= AIM OF THE TASK =
Each line from the one that holds "Lees 1 maand gratis" to the end of the entries is to be given again exactly. Do not include pictures.

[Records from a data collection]
####

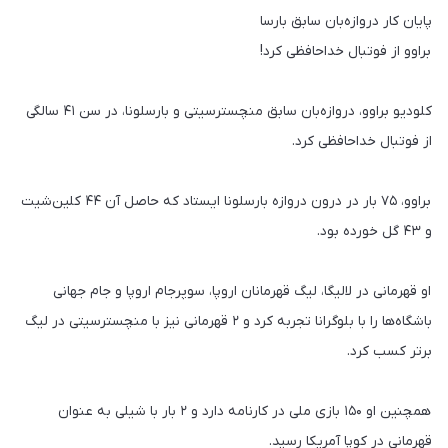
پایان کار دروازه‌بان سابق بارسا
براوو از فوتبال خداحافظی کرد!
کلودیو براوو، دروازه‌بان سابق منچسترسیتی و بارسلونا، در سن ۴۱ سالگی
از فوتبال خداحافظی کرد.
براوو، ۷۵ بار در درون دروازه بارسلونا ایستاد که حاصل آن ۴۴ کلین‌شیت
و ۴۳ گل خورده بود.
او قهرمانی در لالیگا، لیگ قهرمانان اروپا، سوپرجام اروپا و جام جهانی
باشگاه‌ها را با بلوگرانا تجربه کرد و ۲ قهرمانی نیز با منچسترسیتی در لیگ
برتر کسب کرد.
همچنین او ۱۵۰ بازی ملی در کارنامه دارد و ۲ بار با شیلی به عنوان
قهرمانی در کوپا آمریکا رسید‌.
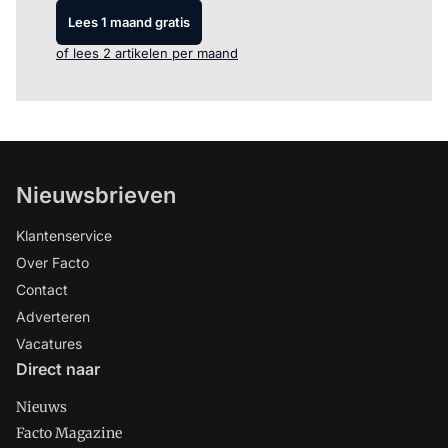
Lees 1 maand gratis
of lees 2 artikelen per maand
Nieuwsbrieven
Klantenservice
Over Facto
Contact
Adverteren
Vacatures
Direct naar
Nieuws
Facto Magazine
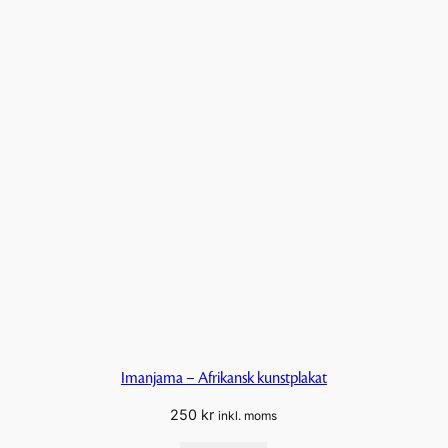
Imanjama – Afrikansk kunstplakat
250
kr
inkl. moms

####

= ANSWER =
Lees 1 maand gratis
of lees 2 artikelen per maand
Nieuwsbrieven
Klantenservice
Over Facto
Contact
Adverteren
Vacatures
Direct naar
Nieuws
Facto Magazine
Imanjama – Afrikansk kunstplakat
250
kr
inkl. moms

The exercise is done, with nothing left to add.